# Instructions for the task
Filter the records for "hatte" and keep each line that has it.

# Given records
==============================

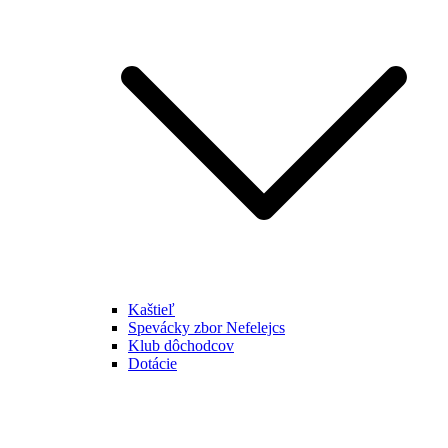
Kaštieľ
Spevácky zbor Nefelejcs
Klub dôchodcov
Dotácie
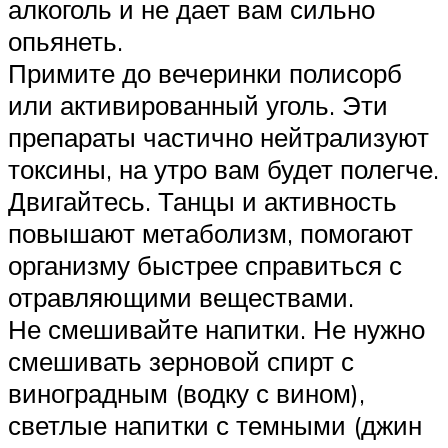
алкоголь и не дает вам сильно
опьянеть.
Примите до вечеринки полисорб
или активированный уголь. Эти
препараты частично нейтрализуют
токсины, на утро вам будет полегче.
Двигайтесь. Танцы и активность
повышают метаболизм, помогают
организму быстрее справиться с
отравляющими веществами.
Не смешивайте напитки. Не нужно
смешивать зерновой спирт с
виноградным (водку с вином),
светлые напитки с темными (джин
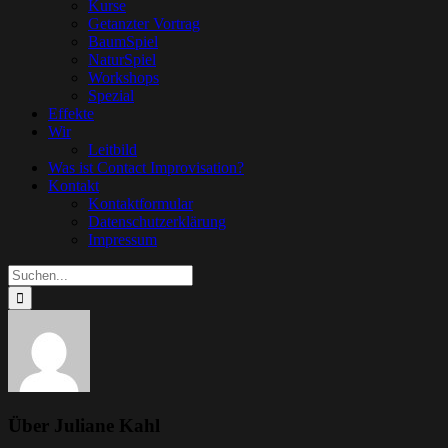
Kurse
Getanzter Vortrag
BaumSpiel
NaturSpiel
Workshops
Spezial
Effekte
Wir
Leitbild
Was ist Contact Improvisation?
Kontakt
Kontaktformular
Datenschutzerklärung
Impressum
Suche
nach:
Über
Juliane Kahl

==============================

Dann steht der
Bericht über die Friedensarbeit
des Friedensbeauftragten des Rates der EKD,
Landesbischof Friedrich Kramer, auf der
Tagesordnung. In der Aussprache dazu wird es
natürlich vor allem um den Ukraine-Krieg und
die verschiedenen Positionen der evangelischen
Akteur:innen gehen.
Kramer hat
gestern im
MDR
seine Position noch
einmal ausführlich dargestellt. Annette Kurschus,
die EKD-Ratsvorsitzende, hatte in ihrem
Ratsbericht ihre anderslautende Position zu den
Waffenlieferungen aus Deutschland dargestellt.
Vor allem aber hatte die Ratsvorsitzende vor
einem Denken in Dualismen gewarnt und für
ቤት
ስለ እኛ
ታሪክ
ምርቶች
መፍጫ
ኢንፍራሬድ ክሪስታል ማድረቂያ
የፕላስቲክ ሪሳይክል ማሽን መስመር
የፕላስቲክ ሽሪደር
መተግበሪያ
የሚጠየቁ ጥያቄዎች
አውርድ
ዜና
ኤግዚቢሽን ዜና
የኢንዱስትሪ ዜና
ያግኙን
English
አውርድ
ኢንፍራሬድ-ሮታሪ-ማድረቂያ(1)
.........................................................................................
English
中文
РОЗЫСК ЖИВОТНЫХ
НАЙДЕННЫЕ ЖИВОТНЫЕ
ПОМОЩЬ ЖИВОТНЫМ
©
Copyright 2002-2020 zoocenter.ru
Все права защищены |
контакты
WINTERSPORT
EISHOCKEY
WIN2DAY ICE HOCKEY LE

==============================

# Answer
die EKD-Ratsvorsitzende, hatte in ihrem
Vor allem aber hatte die Ratsvorsitzende vor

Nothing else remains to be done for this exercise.